### Exercise objective
Filter the listing below, keeping every line that holds "location".

### Material for the task

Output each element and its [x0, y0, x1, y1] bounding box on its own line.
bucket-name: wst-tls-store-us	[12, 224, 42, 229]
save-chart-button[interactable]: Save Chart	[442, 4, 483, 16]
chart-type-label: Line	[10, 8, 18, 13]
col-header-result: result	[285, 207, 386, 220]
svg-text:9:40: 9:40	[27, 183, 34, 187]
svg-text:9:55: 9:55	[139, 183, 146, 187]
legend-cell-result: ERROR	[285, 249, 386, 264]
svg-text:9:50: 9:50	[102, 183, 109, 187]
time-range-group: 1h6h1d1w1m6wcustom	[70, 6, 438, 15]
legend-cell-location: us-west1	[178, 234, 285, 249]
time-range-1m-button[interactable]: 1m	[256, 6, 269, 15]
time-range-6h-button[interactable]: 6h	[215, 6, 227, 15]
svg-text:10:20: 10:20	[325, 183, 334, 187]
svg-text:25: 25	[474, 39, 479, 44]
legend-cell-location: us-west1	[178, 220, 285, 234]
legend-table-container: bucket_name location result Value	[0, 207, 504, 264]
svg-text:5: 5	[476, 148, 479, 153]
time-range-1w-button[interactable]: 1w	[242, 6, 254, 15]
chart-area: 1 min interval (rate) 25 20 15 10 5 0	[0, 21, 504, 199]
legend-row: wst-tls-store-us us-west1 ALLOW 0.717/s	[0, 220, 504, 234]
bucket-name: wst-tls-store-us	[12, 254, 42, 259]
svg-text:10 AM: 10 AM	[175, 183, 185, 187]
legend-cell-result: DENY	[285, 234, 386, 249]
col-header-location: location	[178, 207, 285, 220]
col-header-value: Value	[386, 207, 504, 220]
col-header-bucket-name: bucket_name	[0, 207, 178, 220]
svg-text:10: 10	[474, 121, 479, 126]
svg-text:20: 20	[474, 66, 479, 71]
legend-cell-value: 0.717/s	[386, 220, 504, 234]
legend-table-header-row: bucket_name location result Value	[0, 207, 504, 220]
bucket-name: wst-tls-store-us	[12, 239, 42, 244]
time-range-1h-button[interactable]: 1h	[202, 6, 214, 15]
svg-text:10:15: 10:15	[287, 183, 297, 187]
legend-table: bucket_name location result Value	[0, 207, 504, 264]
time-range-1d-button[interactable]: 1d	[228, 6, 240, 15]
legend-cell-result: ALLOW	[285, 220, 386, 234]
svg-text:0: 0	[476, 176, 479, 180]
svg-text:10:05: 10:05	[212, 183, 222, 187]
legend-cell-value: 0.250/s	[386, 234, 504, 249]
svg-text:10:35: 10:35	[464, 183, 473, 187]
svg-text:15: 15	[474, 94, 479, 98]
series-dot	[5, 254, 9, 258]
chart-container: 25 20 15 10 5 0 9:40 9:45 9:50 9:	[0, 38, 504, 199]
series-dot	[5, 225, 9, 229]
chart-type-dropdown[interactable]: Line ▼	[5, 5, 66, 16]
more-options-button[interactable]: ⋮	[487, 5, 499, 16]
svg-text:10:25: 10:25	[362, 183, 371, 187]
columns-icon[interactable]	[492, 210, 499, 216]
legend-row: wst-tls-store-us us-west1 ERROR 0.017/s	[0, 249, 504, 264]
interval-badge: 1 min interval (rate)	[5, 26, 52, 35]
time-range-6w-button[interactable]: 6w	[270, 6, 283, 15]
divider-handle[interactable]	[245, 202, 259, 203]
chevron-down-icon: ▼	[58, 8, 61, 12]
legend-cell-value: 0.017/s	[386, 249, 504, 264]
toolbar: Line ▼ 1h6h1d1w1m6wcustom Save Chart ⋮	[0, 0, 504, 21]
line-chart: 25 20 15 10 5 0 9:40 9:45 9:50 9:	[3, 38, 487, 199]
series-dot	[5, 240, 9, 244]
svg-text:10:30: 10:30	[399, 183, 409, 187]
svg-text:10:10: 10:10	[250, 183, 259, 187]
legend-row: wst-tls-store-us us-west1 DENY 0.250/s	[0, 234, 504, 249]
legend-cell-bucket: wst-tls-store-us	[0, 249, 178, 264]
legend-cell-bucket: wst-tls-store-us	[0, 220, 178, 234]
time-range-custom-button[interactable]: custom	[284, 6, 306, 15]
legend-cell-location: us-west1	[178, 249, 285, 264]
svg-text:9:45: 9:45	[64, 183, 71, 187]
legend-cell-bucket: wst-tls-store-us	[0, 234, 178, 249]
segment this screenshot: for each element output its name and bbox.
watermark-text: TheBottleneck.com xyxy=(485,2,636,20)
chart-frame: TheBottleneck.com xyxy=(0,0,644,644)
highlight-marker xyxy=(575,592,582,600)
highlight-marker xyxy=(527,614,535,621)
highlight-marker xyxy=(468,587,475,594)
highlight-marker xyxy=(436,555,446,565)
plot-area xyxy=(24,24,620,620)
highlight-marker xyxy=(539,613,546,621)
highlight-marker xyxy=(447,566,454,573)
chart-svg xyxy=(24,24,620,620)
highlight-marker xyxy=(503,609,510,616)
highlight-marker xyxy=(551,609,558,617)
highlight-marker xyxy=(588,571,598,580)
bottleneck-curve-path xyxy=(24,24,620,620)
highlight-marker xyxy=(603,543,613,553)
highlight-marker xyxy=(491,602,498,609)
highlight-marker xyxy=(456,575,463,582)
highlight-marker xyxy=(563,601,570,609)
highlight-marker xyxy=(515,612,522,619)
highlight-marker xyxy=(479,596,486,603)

### Result for this exercise
legend-cell-location: us-west1	[178, 234, 285, 249]
legend-cell-location: us-west1	[178, 220, 285, 234]
legend-table-container: bucket_name location result Value	[0, 207, 504, 264]
col-header-location: location	[178, 207, 285, 220]
legend-table-header-row: bucket_name location result Value	[0, 207, 504, 220]
legend-table: bucket_name location result Value	[0, 207, 504, 264]
legend-cell-location: us-west1	[178, 249, 285, 264]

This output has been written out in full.